Transactions

Transactions

ACID — What Each Property Actually Means

Property Meaning Who enforces it
Atomicity All writes in a tx commit or none do. On fault → abort → client retries safely. NOT about concurrency — about all-or-nothing on crash. Database (WAL + undo log)
Consistency DB moves from one valid state to another (invariants hold: no negative balance, FK constraints intact). Application defines the invariants; DB provides the tools
Isolation Concurrently executing txs appear to run serially — no interference. Most DBs provide weaker guarantees by default. Database (locks, MVCC)
Durability Committed data survives crashes — flushed to disk (WAL fsync) or replicated to N nodes. Database (storage + replication)
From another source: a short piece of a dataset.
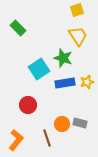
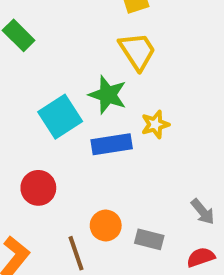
yellow star: (87, 82) -> (155, 124), moved
gray rectangle: (80, 123) -> (149, 239), moved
Single-Object vs Multi-Object Operations

Single-Object

  • One row/document; always atomic in any serious DB
  • INCR in Redis, findAndModify in MongoDB — atomic by design
  • Storage engines use WAL + crash recovery to guarantee atomicity per object

Multi-Object

  • Required for: foreign keys, denormalized copies, secondary index updates
  • Without a transaction: partial write leaves DB inconsistent (FK exists but referencing row absent)
  • NoSQL often skips this → app must handle partial failure
  • Retry pitfall: network failure after commit looks like failure → double-execute → need idempotency key

Isolation Levels (weakest → strongest)

Read Uncommitted  ←  allows dirty reads
Read Committed    ←  no dirty reads/writes; default in PostgreSQL, Oracle, SQL Server
Repeatable Read   ←  no non-repeatable reads; snapshot per tx; default in MySQL InnoDB
Snapshot Isolation←  consistent snapshot for entire tx (MVCC); no write skew prevention
Serializable      ←  full isolation; as if txs ran one at a time

Weak Isolation — Problems & Fixes

Dirty Reads

What: reading uncommitted data from another in-flight tx.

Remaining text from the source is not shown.